DATASET EXCERPTS:
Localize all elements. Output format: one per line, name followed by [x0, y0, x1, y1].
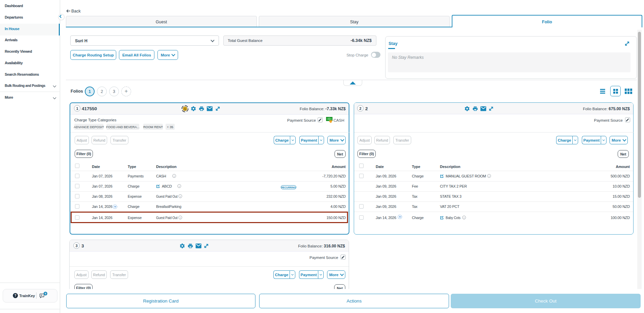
svg-text:$: $ [184, 107, 186, 111]
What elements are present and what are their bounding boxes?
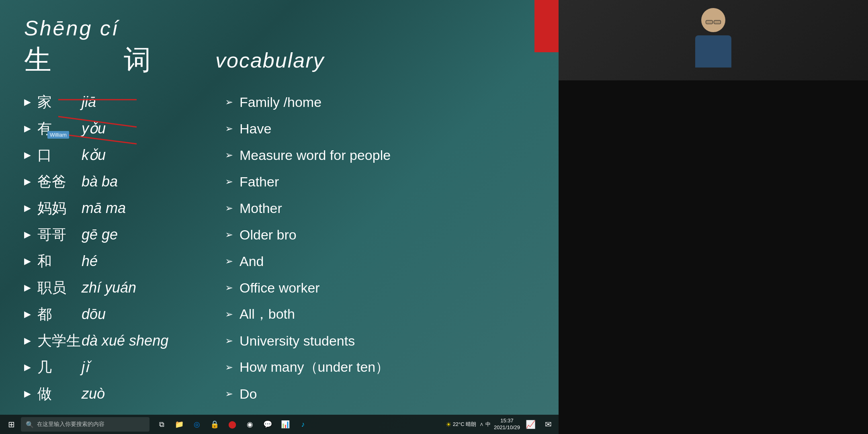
english-text-5: Older bro (240, 227, 297, 243)
vocab-item-left-2[interactable]: ▶ 口 kǒu (24, 143, 201, 167)
english-text-3: Father (240, 174, 279, 190)
vocab-item-left-8[interactable]: ▶ 都 dōu (24, 303, 201, 326)
vocab-item-right-9: ➢ University students (225, 329, 534, 352)
play-button-11[interactable]: ▶ (24, 389, 31, 399)
arrow-7: ➢ (225, 282, 233, 293)
pinyin-5: gē ge (82, 226, 162, 243)
search-icon: 🔍 (26, 421, 34, 428)
security-button[interactable]: 🔒 (207, 417, 222, 432)
play-button-5[interactable]: ▶ (24, 229, 31, 240)
arrow-0: ➢ (225, 96, 233, 108)
english-text-1: Have (240, 121, 271, 137)
play-button-3[interactable]: ▶ (24, 176, 31, 187)
weather-icon: ☀ (446, 421, 451, 428)
title-pinyin: Shēng cí (24, 16, 534, 40)
taskbar-right-area: ☀ 22°C 晴朗 ∧ 中 15:37 2021/10/29 📈 ✉ (446, 417, 555, 432)
english-text-7: Office worker (240, 280, 320, 296)
play-button-7[interactable]: ▶ (24, 283, 31, 293)
vocab-item-right-7: ➢ Office worker (225, 276, 534, 299)
pinyin-3: bà ba (82, 173, 162, 190)
title-chinese-right: 词 (124, 42, 151, 78)
edge-button[interactable]: ◎ (190, 417, 204, 432)
pinyin-1: yǒu (82, 120, 162, 137)
play-button-2[interactable]: ▶ (24, 150, 31, 160)
pinyin-8: dōu (82, 306, 162, 323)
video-feed (559, 0, 868, 80)
person-body (695, 35, 731, 68)
date-display: 2021/10/29 (494, 424, 520, 431)
main-container: Shēng cí 生 词 vocabulary ▶ 家 jiā ▶ 有 yǒu … (0, 0, 868, 434)
chinese-char-0: 家 (37, 92, 82, 112)
file-explorer-button[interactable]: 📁 (172, 417, 186, 432)
pinyin-10: jǐ (82, 359, 162, 376)
vocab-item-left-7[interactable]: ▶ 职员 zhí yuán (24, 276, 201, 299)
vocab-item-right-2: ➢ Measure word for people (225, 143, 534, 167)
start-button[interactable]: ⊞ (3, 416, 19, 432)
taskbar-search[interactable]: 🔍 在这里输入你要搜索的内容 (21, 417, 149, 432)
weather-info: ☀ 22°C 晴朗 (446, 421, 477, 428)
play-button-4[interactable]: ▶ (24, 203, 31, 213)
pinyin-6: hé (82, 253, 162, 270)
vocab-item-right-0: ➢ Family /home (225, 90, 534, 114)
red-accent-rect (534, 0, 559, 52)
vocab-item-right-11: ➢ Do (225, 382, 534, 405)
arrow-9: ➢ (225, 335, 233, 346)
vocab-item-left-3[interactable]: ▶ 爸爸 bà ba (24, 170, 201, 193)
vocab-item-left-0[interactable]: ▶ 家 jiā (24, 90, 201, 114)
vocabulary-list: ▶ 家 jiā ▶ 有 yǒu ▶ 口 kǒu ▶ 爸爸 bà ba ▶ 妈妈 … (24, 90, 534, 409)
english-text-10: How many（under ten） (240, 358, 389, 377)
clock: 15:37 2021/10/29 (494, 418, 520, 431)
chinese-char-9: 大学生 (37, 331, 82, 351)
taskbar-pinned-icons: ⧉ 📁 ◎ 🔒 ⬤ ◉ 💬 📊 ♪ (154, 417, 310, 432)
chinese-char-7: 职员 (37, 278, 82, 298)
english-text-0: Family /home (240, 94, 321, 110)
play-button-6[interactable]: ▶ (24, 256, 31, 266)
vocab-item-left-6[interactable]: ▶ 和 hé (24, 250, 201, 273)
chinese-char-3: 爸爸 (37, 172, 82, 192)
arrow-6: ➢ (225, 256, 233, 267)
play-button-0[interactable]: ▶ (24, 97, 31, 107)
play-button-8[interactable]: ▶ (24, 309, 31, 319)
arrow-3: ➢ (225, 176, 233, 187)
arrow-10: ➢ (225, 362, 233, 373)
english-text-4: Mother (240, 201, 282, 216)
title-chinese-left: 生 (24, 42, 51, 78)
vocab-item-right-4: ➢ Mother (225, 197, 534, 220)
vocab-item-left-10[interactable]: ▶ 几 jǐ (24, 356, 201, 379)
vocab-item-right-8: ➢ All，both (225, 303, 534, 326)
taskbar[interactable]: ⊞ 🔍 在这里输入你要搜索的内容 ⧉ 📁 ◎ 🔒 ⬤ ◉ 💬 📊 ♪ ☀ 22°… (0, 415, 559, 434)
pinyin-4: mā ma (82, 200, 162, 217)
task-view-button[interactable]: ⧉ (154, 417, 169, 432)
vocab-item-left-9[interactable]: ▶ 大学生 dà xué sheng (24, 329, 201, 352)
vocab-item-right-3: ➢ Father (225, 170, 534, 193)
english-text-11: Do (240, 386, 257, 402)
play-button-10[interactable]: ▶ (24, 362, 31, 373)
red-app-button[interactable]: ⬤ (225, 417, 240, 432)
music-button[interactable]: ♪ (296, 417, 310, 432)
play-button-1[interactable]: ▶ (24, 123, 31, 134)
time-display: 15:37 (494, 418, 520, 424)
william-tooltip: William (47, 131, 69, 139)
person-head (701, 8, 725, 32)
chart-icon[interactable]: 📈 (523, 417, 538, 432)
vocab-item-right-1: ➢ Have (225, 117, 534, 140)
powerpoint-button[interactable]: 📊 (278, 417, 293, 432)
chrome-button[interactable]: ◉ (243, 417, 257, 432)
wechat-button[interactable]: 💬 (260, 417, 275, 432)
title-english: vocabulary (215, 48, 324, 72)
vocab-item-left-11[interactable]: ▶ 做 zuò (24, 382, 201, 405)
play-button-9[interactable]: ▶ (24, 336, 31, 346)
vocab-item-left-5[interactable]: ▶ 哥哥 gē ge (24, 223, 201, 246)
vocab-item-right-5: ➢ Older bro (225, 223, 534, 246)
pinyin-0: jiā (82, 94, 162, 111)
arrow-2: ➢ (225, 149, 233, 161)
chinese-char-11: 做 (37, 384, 82, 404)
english-text-9: University students (240, 333, 355, 349)
vocab-item-left-4[interactable]: ▶ 妈妈 mā ma (24, 197, 201, 220)
title-section: Shēng cí 生 词 vocabulary (24, 16, 534, 78)
message-icon[interactable]: ✉ (541, 417, 555, 432)
chinese-char-2: 口 (37, 145, 82, 165)
vocab-item-right-10: ➢ How many（under ten） (225, 356, 534, 379)
vocab-right-column: ➢ Family /home ➢ Have ➢ Measure word for… (225, 90, 534, 409)
weather-text: 22°C 晴朗 (453, 421, 477, 428)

EXERCISE REQUIREMENTS: An exact copy of the listing above is to be set down, with no pictures in it.

EXERCISE RESPONSE:
Localize all elements. Output format: one per line, name followed by [x0, y0, x1, y1].
svg-text:$: $ [184, 107, 186, 111]
What elements are present and what are their bounding boxes?
english-text-5: Older bro (240, 227, 297, 243)
vocab-item-left-2[interactable]: ▶ 口 kǒu (24, 143, 201, 167)
english-text-3: Father (240, 174, 279, 190)
vocab-item-left-8[interactable]: ▶ 都 dōu (24, 303, 201, 326)
vocab-item-right-9: ➢ University students (225, 329, 534, 352)
play-button-11[interactable]: ▶ (24, 389, 31, 399)
arrow-7: ➢ (225, 282, 233, 293)
pinyin-5: gē ge (82, 226, 162, 243)
search-icon: 🔍 (26, 421, 34, 428)
security-button[interactable]: 🔒 (207, 417, 222, 432)
play-button-5[interactable]: ▶ (24, 229, 31, 240)
arrow-0: ➢ (225, 96, 233, 108)
english-text-1: Have (240, 121, 271, 137)
play-button-3[interactable]: ▶ (24, 176, 31, 187)
weather-icon: ☀ (446, 421, 451, 428)
title-pinyin: Shēng cí (24, 16, 534, 40)
taskbar-right-area: ☀ 22°C 晴朗 ∧ 中 15:37 2021/10/29 📈 ✉ (446, 417, 555, 432)
english-text-7: Office worker (240, 280, 320, 296)
play-button-7[interactable]: ▶ (24, 283, 31, 293)
vocab-item-right-7: ➢ Office worker (225, 276, 534, 299)
pinyin-3: bà ba (82, 173, 162, 190)
title-chinese-right: 词 (124, 42, 151, 78)
edge-button[interactable]: ◎ (190, 417, 204, 432)
pinyin-1: yǒu (82, 120, 162, 137)
play-button-2[interactable]: ▶ (24, 150, 31, 160)
pinyin-8: dōu (82, 306, 162, 323)
video-feed (559, 0, 868, 80)
person-body (695, 35, 731, 68)
date-display: 2021/10/29 (494, 424, 520, 431)
main-container: Shēng cí 生 词 vocabulary ▶ 家 jiā ▶ 有 yǒu … (0, 0, 868, 434)
chinese-char-0: 家 (37, 92, 82, 112)
file-explorer-button[interactable]: 📁 (172, 417, 186, 432)
pinyin-10: jǐ (82, 359, 162, 376)
vocab-item-left-7[interactable]: ▶ 职员 zhí yuán (24, 276, 201, 299)
vocab-item-right-2: ➢ Measure word for people (225, 143, 534, 167)
start-button[interactable]: ⊞ (3, 416, 19, 432)
taskbar-search[interactable]: 🔍 在这里输入你要搜索的内容 (21, 417, 149, 432)
weather-info: ☀ 22°C 晴朗 (446, 421, 477, 428)
play-button-4[interactable]: ▶ (24, 203, 31, 213)
pinyin-6: hé (82, 253, 162, 270)
vocab-item-right-0: ➢ Family /home (225, 90, 534, 114)
red-accent-rect (534, 0, 559, 52)
vocab-item-right-11: ➢ Do (225, 382, 534, 405)
arrow-9: ➢ (225, 335, 233, 346)
vocab-item-left-3[interactable]: ▶ 爸爸 bà ba (24, 170, 201, 193)
vocab-item-left-0[interactable]: ▶ 家 jiā (24, 90, 201, 114)
vocabulary-list: ▶ 家 jiā ▶ 有 yǒu ▶ 口 kǒu ▶ 爸爸 bà ba ▶ 妈妈 … (24, 90, 534, 409)
english-text-10: How many（under ten） (240, 358, 389, 377)
clock: 15:37 2021/10/29 (494, 418, 520, 431)
chinese-char-9: 大学生 (37, 331, 82, 351)
taskbar-pinned-icons: ⧉ 📁 ◎ 🔒 ⬤ ◉ 💬 📊 ♪ (154, 417, 310, 432)
chinese-char-7: 职员 (37, 278, 82, 298)
english-text-0: Family /home (240, 94, 321, 110)
play-button-6[interactable]: ▶ (24, 256, 31, 266)
vocab-item-left-6[interactable]: ▶ 和 hé (24, 250, 201, 273)
chinese-char-3: 爸爸 (37, 172, 82, 192)
arrow-6: ➢ (225, 256, 233, 267)
play-button-0[interactable]: ▶ (24, 97, 31, 107)
play-button-8[interactable]: ▶ (24, 309, 31, 319)
arrow-3: ➢ (225, 176, 233, 187)
arrow-10: ➢ (225, 362, 233, 373)
english-text-4: Mother (240, 201, 282, 216)
title-chinese-left: 生 (24, 42, 51, 78)
vocab-item-right-4: ➢ Mother (225, 197, 534, 220)
vocab-item-left-10[interactable]: ▶ 几 jǐ (24, 356, 201, 379)
vocab-item-right-8: ➢ All，both (225, 303, 534, 326)
taskbar[interactable]: ⊞ 🔍 在这里输入你要搜索的内容 ⧉ 📁 ◎ 🔒 ⬤ ◉ 💬 📊 ♪ ☀ 22°… (0, 415, 559, 434)
pinyin-4: mā ma (82, 200, 162, 217)
task-view-button[interactable]: ⧉ (154, 417, 169, 432)
vocab-item-left-9[interactable]: ▶ 大学生 dà xué sheng (24, 329, 201, 352)
vocab-item-right-3: ➢ Father (225, 170, 534, 193)
english-text-11: Do (240, 386, 257, 402)
play-button-10[interactable]: ▶ (24, 362, 31, 373)
red-app-button[interactable]: ⬤ (225, 417, 240, 432)
music-button[interactable]: ♪ (296, 417, 310, 432)
play-button-1[interactable]: ▶ (24, 123, 31, 134)
time-display: 15:37 (494, 418, 520, 424)
william-tooltip: William (47, 131, 69, 139)
person-head (701, 8, 725, 32)
chart-icon[interactable]: 📈 (523, 417, 538, 432)
vocab-item-right-1: ➢ Have (225, 117, 534, 140)
powerpoint-button[interactable]: 📊 (278, 417, 293, 432)
chrome-button[interactable]: ◉ (243, 417, 257, 432)
wechat-button[interactable]: 💬 (260, 417, 275, 432)
title-english: vocabulary (215, 48, 324, 72)
vocab-item-left-11[interactable]: ▶ 做 zuò (24, 382, 201, 405)
play-button-9[interactable]: ▶ (24, 336, 31, 346)
vocab-item-left-5[interactable]: ▶ 哥哥 gē ge (24, 223, 201, 246)
vocab-item-right-5: ➢ Older bro (225, 223, 534, 246)
pinyin-0: jiā (82, 94, 162, 111)
arrow-2: ➢ (225, 149, 233, 161)
chinese-char-11: 做 (37, 384, 82, 404)
english-text-9: University students (240, 333, 355, 349)
vocab-item-left-4[interactable]: ▶ 妈妈 mā ma (24, 197, 201, 220)
title-section: Shēng cí 生 词 vocabulary (24, 16, 534, 78)
message-icon[interactable]: ✉ (541, 417, 555, 432)
chinese-char-2: 口 (37, 145, 82, 165)
vocab-item-right-10: ➢ How many（under ten） (225, 356, 534, 379)
vocab-right-column: ➢ Family /home ➢ Have ➢ Measure word for… (225, 90, 534, 409)
weather-text: 22°C 晴朗 (453, 421, 477, 428)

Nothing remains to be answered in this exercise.